WORK TO COMPLETE:
Copied exactly and without pictures, the lines from the beginning of the entries through the one that holds "fortællinger." should form the entire reply.

*** INPUT

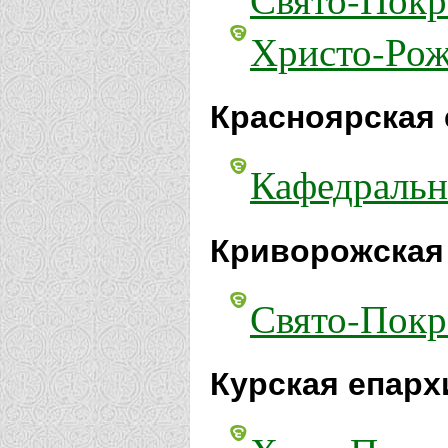
Христо-Рож
Красноярская 
Кафедральн
Криворожская 
Свято-Покр
Курская епарх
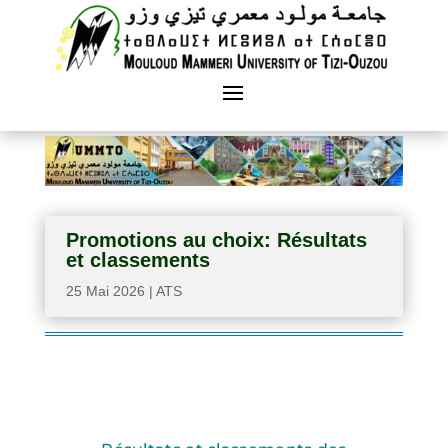
Promotions au choix: Résultats
et classements
25 Mai 2026
|
ATS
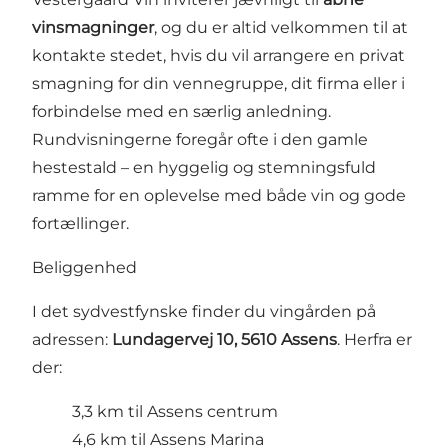
vinsmagninger
, og du er altid velkommen til at
kontakte stedet, hvis du vil arrangere en privat
smagning for din vennegruppe, dit firma eller i
forbindelse med en særlig anledning.
Rundvisningerne foregår ofte i den gamle
hestestald – en hyggelig og stemningsfuld
ramme for en oplevelse med både vin og gode
fortællinger.
Beliggenhed
I det sydvestfynske finder du vingården på
adressen:
Lundagervej 10, 5610 Assens
. Herfra er
der:
3,3 km til Assens centrum
4,6 km til Assens Marina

******

RESPONSE TO THE TASK:
Христо-Рож
Красноярская 
Кафедральн
Криворожская 
Свято-Покр
Курская епарх
Promotions au choix: Résultats
et classements
25 Mai 2026
|
ATS
vinsmagninger
, og du er altid velkommen til at
kontakte stedet, hvis du vil arrangere en privat
smagning for din vennegruppe, dit firma eller i
forbindelse med en særlig anledning.
Rundvisningerne foregår ofte i den gamle
hestestald – en hyggelig og stemningsfuld
ramme for en oplevelse med både vin og gode
fortællinger.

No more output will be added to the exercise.